The revision process is vitally important as every pass enriches the text and adds detail. With Keep Your Eyes on Me in shops now, and The Dark Room out in January, I’ve just finished the first draft of book 6, tentatively entitled Remember My Name. The next step is the second draft, and I think I enjoy this the most – the first draft is always like an uphill sprint, trying to get to the end and find the story – despite the fact that I’m a plotter and I’ve already created a grid of 30 chapters to make sure I’ve actually got a story, the first draft will always take off on its own, and I usually end up with 50+ chapters.
After that first uphill sprint – not unlike a Nano book – in this second draft I get to slow down and wander through the flowers and pick out the weeds. It’s about making the writing better and looking at the story as a whole, seeing how different parts impact other parts and developing the surprises.
I’m at about 93k words at the end of the first draft, and I’m going back over it all from beginning to end for this second draft, reading through the document on the screen and fixing clunky sentences and badly phrased bits. Quite a lot of chapters need the first paragraph deleting or moving somewhere else – it can take me a few sentences to write myself into a chapter if I’m starting a new one on a new writing day, and that shows! By the end of the redrafting process, which will probably involve at least two more passes, I’m aiming to hit 100k.

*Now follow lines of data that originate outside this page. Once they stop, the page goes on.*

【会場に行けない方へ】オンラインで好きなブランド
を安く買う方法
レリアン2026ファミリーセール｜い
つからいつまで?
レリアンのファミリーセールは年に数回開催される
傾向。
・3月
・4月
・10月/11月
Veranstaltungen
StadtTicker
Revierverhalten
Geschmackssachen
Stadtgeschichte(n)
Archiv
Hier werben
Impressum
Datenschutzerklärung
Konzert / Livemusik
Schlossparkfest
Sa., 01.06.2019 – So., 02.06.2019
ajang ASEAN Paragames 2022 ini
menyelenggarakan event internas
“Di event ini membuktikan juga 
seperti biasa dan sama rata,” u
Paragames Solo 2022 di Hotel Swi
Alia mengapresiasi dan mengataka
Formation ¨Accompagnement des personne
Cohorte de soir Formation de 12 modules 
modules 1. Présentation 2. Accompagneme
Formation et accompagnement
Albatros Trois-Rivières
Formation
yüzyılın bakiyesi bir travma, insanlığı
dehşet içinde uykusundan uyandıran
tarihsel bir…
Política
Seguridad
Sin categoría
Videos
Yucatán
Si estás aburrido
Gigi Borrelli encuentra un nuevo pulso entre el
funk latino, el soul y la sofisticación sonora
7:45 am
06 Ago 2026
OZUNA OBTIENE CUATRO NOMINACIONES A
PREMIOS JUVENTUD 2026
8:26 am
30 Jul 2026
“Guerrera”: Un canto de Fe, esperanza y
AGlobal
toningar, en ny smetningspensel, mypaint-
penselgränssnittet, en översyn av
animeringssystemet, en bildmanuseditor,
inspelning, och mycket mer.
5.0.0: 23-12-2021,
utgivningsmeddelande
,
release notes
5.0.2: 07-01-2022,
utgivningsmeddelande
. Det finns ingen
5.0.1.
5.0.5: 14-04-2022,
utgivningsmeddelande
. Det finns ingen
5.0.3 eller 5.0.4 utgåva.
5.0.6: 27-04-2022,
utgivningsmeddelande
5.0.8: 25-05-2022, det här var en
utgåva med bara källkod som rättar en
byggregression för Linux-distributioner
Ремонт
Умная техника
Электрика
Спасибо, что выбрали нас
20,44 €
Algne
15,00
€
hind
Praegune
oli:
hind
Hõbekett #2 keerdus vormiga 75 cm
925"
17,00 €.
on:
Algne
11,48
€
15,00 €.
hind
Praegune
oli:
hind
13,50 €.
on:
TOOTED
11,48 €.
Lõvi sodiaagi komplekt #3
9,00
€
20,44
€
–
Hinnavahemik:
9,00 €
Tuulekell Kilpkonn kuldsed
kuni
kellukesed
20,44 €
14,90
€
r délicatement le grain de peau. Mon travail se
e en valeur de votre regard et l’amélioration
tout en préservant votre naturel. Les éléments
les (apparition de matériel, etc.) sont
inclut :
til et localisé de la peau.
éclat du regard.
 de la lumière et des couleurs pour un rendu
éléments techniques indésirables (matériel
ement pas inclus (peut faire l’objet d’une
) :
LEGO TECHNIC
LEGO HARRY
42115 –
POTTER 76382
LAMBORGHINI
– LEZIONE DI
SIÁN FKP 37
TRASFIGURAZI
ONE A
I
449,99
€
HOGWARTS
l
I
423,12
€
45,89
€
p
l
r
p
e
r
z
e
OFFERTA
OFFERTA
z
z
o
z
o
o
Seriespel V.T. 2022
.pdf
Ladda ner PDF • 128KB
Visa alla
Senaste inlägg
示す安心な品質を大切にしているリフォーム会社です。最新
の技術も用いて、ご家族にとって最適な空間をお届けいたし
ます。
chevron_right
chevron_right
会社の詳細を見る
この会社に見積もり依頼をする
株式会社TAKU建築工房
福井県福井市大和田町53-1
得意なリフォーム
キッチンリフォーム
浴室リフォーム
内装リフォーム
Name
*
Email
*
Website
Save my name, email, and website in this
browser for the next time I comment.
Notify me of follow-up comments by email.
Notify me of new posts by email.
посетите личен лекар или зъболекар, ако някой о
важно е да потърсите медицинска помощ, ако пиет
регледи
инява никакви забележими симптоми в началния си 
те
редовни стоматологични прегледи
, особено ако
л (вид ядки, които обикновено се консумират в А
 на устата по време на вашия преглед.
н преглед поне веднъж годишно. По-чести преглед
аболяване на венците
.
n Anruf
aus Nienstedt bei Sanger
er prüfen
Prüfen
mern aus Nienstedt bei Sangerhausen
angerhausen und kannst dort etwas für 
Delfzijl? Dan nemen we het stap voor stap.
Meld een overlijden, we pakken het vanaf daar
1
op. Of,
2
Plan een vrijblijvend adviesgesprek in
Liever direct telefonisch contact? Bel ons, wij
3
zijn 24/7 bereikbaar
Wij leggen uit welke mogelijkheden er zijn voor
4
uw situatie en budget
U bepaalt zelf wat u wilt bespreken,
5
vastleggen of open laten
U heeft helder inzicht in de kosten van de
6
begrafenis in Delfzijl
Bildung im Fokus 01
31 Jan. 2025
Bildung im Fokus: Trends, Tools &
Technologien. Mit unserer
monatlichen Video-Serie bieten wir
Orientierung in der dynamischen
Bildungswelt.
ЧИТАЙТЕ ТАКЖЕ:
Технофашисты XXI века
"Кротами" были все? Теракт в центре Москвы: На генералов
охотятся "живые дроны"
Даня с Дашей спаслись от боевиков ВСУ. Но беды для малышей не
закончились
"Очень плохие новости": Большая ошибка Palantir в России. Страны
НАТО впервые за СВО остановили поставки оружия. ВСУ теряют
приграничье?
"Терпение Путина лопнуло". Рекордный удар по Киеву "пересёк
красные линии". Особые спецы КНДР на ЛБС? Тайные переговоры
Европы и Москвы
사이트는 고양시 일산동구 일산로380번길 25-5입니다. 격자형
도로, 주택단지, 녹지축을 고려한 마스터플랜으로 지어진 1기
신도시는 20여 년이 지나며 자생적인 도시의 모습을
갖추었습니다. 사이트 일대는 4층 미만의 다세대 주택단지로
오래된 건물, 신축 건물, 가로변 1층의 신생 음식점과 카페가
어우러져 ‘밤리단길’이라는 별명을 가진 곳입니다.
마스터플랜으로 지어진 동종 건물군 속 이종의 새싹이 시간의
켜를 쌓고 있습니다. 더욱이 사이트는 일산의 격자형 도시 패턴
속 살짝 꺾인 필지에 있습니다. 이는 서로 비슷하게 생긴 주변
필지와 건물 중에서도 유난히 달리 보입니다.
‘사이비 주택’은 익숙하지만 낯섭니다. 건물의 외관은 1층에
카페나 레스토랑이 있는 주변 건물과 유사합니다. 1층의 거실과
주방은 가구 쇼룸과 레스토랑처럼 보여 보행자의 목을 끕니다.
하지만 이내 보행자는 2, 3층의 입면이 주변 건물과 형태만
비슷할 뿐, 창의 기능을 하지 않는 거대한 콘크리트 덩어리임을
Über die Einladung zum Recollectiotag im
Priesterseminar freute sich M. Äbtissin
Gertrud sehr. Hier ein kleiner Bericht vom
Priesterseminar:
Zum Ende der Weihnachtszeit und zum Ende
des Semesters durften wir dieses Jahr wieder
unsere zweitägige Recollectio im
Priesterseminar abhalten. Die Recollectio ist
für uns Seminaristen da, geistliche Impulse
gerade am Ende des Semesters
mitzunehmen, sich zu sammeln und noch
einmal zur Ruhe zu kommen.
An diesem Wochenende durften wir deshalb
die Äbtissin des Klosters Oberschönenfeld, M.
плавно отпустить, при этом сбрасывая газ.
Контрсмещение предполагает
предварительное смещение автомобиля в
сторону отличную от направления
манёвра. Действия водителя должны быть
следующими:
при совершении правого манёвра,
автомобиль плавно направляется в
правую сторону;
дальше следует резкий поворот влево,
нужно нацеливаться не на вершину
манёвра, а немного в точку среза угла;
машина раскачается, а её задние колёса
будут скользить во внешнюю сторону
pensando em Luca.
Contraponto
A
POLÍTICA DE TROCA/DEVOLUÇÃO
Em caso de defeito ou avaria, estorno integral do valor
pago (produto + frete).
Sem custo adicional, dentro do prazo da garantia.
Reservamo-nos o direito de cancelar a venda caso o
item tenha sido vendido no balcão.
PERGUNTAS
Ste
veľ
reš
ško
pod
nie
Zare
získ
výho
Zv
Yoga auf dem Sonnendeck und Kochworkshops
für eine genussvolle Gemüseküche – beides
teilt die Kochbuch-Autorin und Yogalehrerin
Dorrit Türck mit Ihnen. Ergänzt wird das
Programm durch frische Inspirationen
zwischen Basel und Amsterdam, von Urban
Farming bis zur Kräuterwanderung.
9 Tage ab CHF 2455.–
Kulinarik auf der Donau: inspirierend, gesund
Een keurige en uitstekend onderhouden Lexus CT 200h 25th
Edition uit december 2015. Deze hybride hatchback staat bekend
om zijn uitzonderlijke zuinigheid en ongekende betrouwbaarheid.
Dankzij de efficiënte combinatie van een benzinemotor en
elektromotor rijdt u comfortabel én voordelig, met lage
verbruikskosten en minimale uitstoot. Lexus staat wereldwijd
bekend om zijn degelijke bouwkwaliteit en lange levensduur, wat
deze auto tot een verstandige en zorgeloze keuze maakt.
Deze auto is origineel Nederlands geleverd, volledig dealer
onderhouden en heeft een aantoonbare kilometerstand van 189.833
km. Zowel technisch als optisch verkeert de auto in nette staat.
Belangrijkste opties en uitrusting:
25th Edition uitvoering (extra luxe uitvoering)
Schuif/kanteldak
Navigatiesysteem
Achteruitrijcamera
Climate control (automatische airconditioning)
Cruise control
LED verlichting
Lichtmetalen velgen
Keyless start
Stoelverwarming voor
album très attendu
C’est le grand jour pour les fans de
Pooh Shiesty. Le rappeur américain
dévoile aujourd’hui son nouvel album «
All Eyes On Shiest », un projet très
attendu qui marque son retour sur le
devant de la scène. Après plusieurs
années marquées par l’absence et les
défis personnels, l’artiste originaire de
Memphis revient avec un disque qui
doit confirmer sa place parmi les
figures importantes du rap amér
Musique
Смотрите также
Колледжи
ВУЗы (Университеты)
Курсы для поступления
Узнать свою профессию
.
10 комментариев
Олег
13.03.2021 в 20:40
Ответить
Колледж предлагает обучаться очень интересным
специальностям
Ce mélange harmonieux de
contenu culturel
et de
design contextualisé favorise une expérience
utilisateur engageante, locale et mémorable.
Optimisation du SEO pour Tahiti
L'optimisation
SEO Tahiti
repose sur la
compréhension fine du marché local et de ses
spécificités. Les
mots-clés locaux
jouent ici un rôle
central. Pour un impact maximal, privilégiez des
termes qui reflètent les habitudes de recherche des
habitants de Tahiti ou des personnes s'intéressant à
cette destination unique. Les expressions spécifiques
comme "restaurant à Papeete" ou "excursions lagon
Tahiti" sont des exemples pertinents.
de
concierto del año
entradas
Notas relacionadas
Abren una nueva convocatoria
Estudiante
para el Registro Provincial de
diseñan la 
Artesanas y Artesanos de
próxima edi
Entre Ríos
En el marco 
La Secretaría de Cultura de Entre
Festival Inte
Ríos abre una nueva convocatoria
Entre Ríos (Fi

I’m doing several things as I read through this draft:
The good news is that I’m spotting new twists as I read through this draft – in the next draft I’ll find ways to develop/foreshadow those with the odd line to make them work better.
When I’ve done all of this on the screen, I print off the whole book so I can read it in on paper – this makes a HUGE difference, I see where there are (more) missing point of view chapters, I spot the repetition much more easily (always lots of that) and I can see where I’ve changed something using find and replace, but it’s been missed because I spelled it wrong the first time (ahem). I make hard copy notes line by line in the script as I’m reading, scribbling over-arching notes for myself on the cover. When I’ve read right the way through this draft, and the story and scenes are clear in my head, I go back to correct the version on the screen, looking to enrich the text, to give it depth and make the characters and locations feel as real and believable as possible, as I go along.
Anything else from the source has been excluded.